Mais alguns segundos e meu sobrinho então mexeu com as mãozinhas magras e miúdas e passou a tentar projetar na parede uma sombra de animal. Um cachorro, um jacaré, alguma coisa que tinha boca, mas que não conseguia ter orelhas ou nariz, focinho ou pés. Uma sombra apenas, mas que funcionaria como um bicho, uma silhueta meio imaginária que dependia muito da nossa colaboração, mais uma vez. Junto com o gesto e a sombra, ele passou a reproduzir um som, e era uma espécie de latido. Então, ainda tacitamente, todos entendemos que se tratava de um cão que latia, mesmo que não fosse bravo, e nem fosse cão, e nem fosse animal. E o pai do garoto entendeu que era um convite para brincar. E também fez, com sua mão grande, um animal maior. A forma era a de um crocodilo, talvez nem isso, mas era também, e ele vinha enorme, meio de cima, projetando uma sombra que atacava a sombrinha das mãozinhas do pequeno, mas que não chegava a machucar ninguém. Era uma ameaça, um bicho imenso e robusto, que chegava do alto da parede e nhac. O som do nhac era aterrorizante. E meu sobrinho misturava gargalhadas arfantes a berros e a gritos finos, estridentes. Chegava a tremer, a mexer os bracinhos em sinal de terror, mas a boca ria muito, os olhos brilhavam no escuro, o bicho enorme continuava sua ameaça imaginária e o misto de medo e alegria nos contagiava a todos.

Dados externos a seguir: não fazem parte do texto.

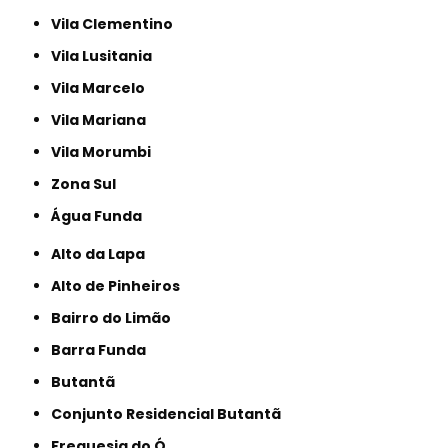
Vila Clementino
Vila Lusitania
Vila Marcelo
Vila Mariana
Vila Morumbi
Zona Sul
Água Funda
Alto da Lapa
Alto de Pinheiros
Bairro do Limão
Barra Funda
Butantã
Conjunto Residencial Butantã
Freguesia do Ó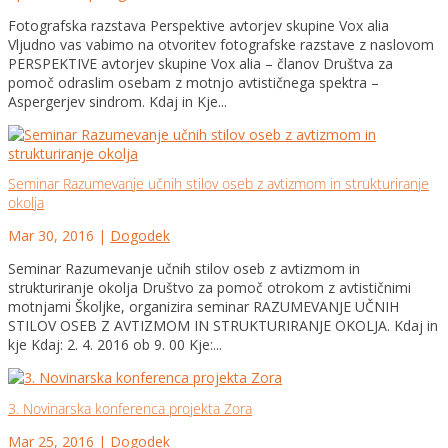
Fotografska razstava Perspektive avtorjev skupine Vox alia
Vljudno vas vabimo na otvoritev fotografske razstave z naslovom
PERSPEKTIVE avtorjev skupine Vox alia – članov Društva za
pomoč odraslim osebam z motnjo avtističnega spektra –
Aspergerjev sindrom. Kdaj in Kje...
Seminar Razumevanje učnih stilov oseb z avtizmom in strukturiranje
okolja
Mar 30, 2016
|
Dogodek
Seminar Razumevanje učnih stilov oseb z avtizmom in
strukturiranje okolja Društvo za pomoč otrokom z avtističnimi
motnjami Školjke, organizira seminar RAZUMEVANJE UČNIH
STILOV OSEB Z AVTIZMOM IN STRUKTURIRANJE OKOLJA. Kdaj in
kje Kdaj: 2. 4. 2016 ob 9. 00 Kje:...
3. Novinarska konferenca projekta Zora
Mar 25, 2016
|
Dogodek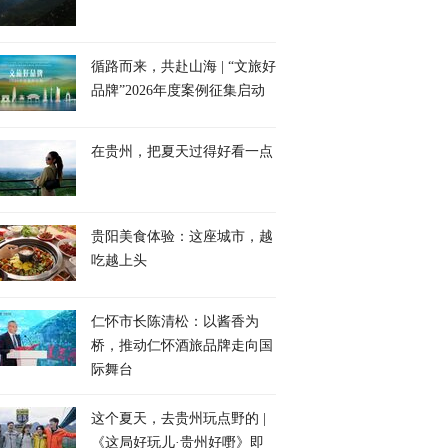
循路而来，共赴山海 | “文旅好
品牌”2026年度案例征集启动
在贵州，把夏天过得好看一点
贵阳美食体验：这座城市，越
吃越上头
仁怀市长陈清松：以酱香为
桥，推动仁怀酒旅品牌走向国
际舞台
这个夏天，去贵州玩点野的 |
《这局好玩儿·贵州好嘢》即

Entrei na roda. Fiz um pássaro que chegava voando do alto e apenas bordejava pela parede, sem som e sem ameaça alguma. Era para aumentar a fauna, embelezar a paisagem. Ninguém mais sabia fazer muitas formas. O gurizinho mantinha seu cachorro sem orelhas, enquanto o pai dele volta e meia reconduzia ao centro da parede um bichão que quase tomava todo o espaço de projeção. Quando o pai se cansava e parava, o pequeno dizia: mais uma vez! E tudo recomeçava.

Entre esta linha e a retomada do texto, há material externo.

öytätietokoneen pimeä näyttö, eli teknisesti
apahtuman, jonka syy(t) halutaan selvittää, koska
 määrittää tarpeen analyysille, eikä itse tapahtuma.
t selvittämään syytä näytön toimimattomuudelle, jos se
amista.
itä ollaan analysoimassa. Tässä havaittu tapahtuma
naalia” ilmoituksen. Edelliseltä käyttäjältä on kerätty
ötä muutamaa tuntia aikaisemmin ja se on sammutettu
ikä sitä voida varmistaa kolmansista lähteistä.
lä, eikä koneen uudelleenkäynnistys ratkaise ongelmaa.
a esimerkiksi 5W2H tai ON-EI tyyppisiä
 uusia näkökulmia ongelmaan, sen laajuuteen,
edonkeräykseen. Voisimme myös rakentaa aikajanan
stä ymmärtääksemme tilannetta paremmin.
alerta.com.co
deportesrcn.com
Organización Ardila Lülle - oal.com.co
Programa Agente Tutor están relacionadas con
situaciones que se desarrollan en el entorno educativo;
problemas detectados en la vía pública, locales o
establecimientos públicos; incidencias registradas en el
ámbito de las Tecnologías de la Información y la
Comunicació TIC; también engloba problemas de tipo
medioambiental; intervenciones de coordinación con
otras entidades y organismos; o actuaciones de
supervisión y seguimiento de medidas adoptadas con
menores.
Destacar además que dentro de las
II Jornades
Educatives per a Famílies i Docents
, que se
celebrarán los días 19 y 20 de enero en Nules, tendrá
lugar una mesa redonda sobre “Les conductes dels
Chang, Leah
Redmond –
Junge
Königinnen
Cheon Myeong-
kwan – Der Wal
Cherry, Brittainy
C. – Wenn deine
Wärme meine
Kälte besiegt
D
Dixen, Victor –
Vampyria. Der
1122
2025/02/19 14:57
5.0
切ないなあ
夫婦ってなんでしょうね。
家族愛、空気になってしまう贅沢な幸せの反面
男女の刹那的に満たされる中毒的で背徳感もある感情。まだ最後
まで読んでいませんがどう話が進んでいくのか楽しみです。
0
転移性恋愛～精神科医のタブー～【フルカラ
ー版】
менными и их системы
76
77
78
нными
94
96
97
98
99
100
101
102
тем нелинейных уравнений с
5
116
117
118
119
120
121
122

Não sei quanto tempo isso durou. Provavelmente pouco. Ninguém acendeu a luz enquanto a brincadeira rolou. Era bem escuro já. Os gritos do piá eram altos. O condomínio inteiro deve ter escutado. E nós só queríamos ver a enormidade da alegria gratuita dele, brincando com luz e sombras numa parede bege. Topamos a parada até ele mesmo mudar de ideia, meter os dedinhos no interruptor e a luz voltar, apagando as sombras, os bichos, as contendas, as batalhas, os berros, as caçadas e os nossos sorrisos desbragados.

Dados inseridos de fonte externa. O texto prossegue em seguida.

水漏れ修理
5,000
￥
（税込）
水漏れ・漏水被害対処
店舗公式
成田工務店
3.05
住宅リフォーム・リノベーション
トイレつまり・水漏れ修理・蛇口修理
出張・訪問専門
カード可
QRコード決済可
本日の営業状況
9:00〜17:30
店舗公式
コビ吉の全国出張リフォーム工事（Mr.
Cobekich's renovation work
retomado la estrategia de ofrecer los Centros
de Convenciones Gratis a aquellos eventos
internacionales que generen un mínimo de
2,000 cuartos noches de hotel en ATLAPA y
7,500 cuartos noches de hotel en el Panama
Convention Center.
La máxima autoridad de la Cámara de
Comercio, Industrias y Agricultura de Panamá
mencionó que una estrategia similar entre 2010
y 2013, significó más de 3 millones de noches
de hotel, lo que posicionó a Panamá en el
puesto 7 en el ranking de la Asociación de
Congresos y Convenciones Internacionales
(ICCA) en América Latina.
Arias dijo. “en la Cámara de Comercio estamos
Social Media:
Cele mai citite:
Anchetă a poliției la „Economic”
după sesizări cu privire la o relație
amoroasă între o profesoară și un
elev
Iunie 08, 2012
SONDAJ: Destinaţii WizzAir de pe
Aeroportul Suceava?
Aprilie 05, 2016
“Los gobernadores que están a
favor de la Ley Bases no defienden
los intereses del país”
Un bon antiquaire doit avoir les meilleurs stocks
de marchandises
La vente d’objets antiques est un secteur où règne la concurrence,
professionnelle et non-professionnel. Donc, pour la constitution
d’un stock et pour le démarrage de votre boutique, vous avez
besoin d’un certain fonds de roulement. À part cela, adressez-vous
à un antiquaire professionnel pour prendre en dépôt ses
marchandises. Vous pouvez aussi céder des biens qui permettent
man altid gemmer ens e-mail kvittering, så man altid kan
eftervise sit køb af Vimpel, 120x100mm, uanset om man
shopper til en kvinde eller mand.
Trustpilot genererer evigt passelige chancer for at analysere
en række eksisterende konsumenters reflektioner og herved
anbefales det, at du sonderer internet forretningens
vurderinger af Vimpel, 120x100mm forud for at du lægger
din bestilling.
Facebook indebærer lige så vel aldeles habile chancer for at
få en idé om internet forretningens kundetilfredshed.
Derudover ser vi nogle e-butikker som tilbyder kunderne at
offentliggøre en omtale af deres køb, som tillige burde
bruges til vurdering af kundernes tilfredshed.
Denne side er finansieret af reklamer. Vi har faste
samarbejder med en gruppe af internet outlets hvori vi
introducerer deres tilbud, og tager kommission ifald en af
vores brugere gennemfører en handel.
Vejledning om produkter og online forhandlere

Não me impressionou tanto a ideia que ele teve; nem a relativa habilidade do pai dele de fazer monstros zoomórficos; a potência do grito infantil; nem me impressionaram as caras de bobos apaixonados da tia, dos avós, da mãe. O que mais me impressionava, naquela brincadeira de minutos, era a capacidade que o gurizinho tinha de acreditar emocionadamente nas sombras que ele mesmo criava, nas imagens que ele sabia que não eram “reais”, nas ameaças de um bicho amorfo que ele sabia serem as mãos do próprio pai. Me impressionava a reação corporal e espiritual dele às histórias que ele via, que ele provocava, que ele inventava para se divertir por alguns segundos, mas que ele mesmo sabia como cessar: tocando o interruptor. Que delírio delícia. Que maravilha é estar disposto a uma certa ficção e fingir não ter o controle sobre ela. Que alegria recompor esses sentimentos ao toque de um dedo, ter a capacidade de atribuir sentido a qualquer coisa que se pareça um personagem, a qualquer trilha que se pareça uma história, bancar uns momentos de alegria, divertir-se e cessar. Acho que essa criança mora aqui em mim, nos livros que procuro, as paredes das minhas projeções, meus jacarés, minhas aves que voam baixo. Eu voando alto. Ou por onde eu quiser.

Ana Elisa Ribeiro

Nasceu em Belo Horizonte (MG), em 1975. É autora de livros de poesia, conto e crônica, infantis e juvenis, tendo estreado com um volume de poemas em 1997. Teve colunas fixas em algumas revistas desde 2003 e publicou quatro livros de crônicas reunidas: Chicletes, Lambidinha & outras crônicas (Escribas, 2012), Meus segredos com Capitu (Escribas, 2013, semifinalista Portugal Telecom), Doida pra escrever (Moinhos, 2021) e Nossa língua & outras encrencas (Parábola, 2023). É professora da rede federal de ensino e pesquisadora das mulheres na edição.